As seen in Figure 6, Hallucination (green) accounts for about 30-34% of errors. This happens when the LLM confidently generates a missing triple that is incorrect. For example, if the graph is missing the team a coach manages, the LLM might guess the most famous team associated with that coach, even if the question asks about a specific time period.

However, note the blue sections (“Decompose Error”). GoG is quite good at planning; logic errors are less frequent than hallucinations or simple matching errors.

Conclusion: The Future of Hybrid AI

The paper “Generate-on-Graph” represents a mature step forward in Neuro-Symbolic AI (the combination of neural networks and symbolic logic).

By accepting that Knowledge Graphs will always be incomplete, the researchers moved the goalposts.

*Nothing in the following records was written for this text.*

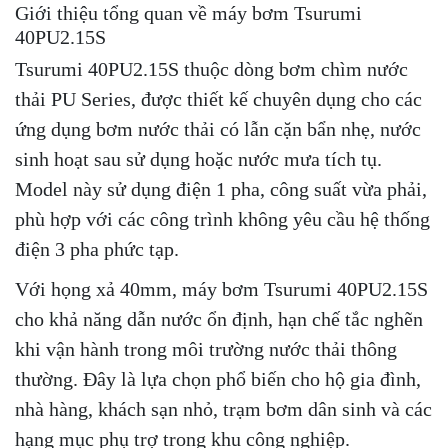
Giới thiệu tổng quan về máy bơm Tsurumi
40PU2.15S
Tsurumi 40PU2.15S thuộc dòng bơm chìm nước
thải PU Series, được thiết kế chuyên dụng cho các
ứng dụng bơm nước thải có lẫn cặn bẩn nhẹ, nước
sinh hoạt sau sử dụng hoặc nước mưa tích tụ.
Model này sử dụng điện 1 pha, công suất vừa phải,
phù hợp với các công trình không yêu cầu hệ thống
điện 3 pha phức tạp.
Với họng xả 40mm, máy bơm Tsurumi 40PU2.15S
cho khả năng dẫn nước ổn định, hạn chế tắc nghẽn
khi vận hành trong môi trường nước thải thông
thường. Đây là lựa chọn phổ biến cho hộ gia đình,
nhà hàng, khách sạn nhỏ, trạm bơm dân sinh và các
hạng mục phụ trợ trong khu công nghiệp.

We no longer need a perfect database to perform structured reasoning. Instead, we can use the Knowledge Graph as a reliable map, and the LLM as an intelligent scout that can fill in the blank spots on that map.

For students and researchers, the key takeaways are:

  1. Real-world robustness: Evaluation metrics should prioritize incomplete, messy data over sanitized academic benchmarks.
  2. Dual Roles: LLMs shouldn’t just be “interfaces” for databases. They should be active participants in constructing the data needed to answer a query.
  3. Iterative Reasoning: The “Thinking-Searching-Generating” loop is a powerful paradigm for handling complex, multi-hop questions.

As LLMs continue to evolve, methods like GoG will likely become the standard for interacting with enterprise data, where perfect data curation is an impossible dream.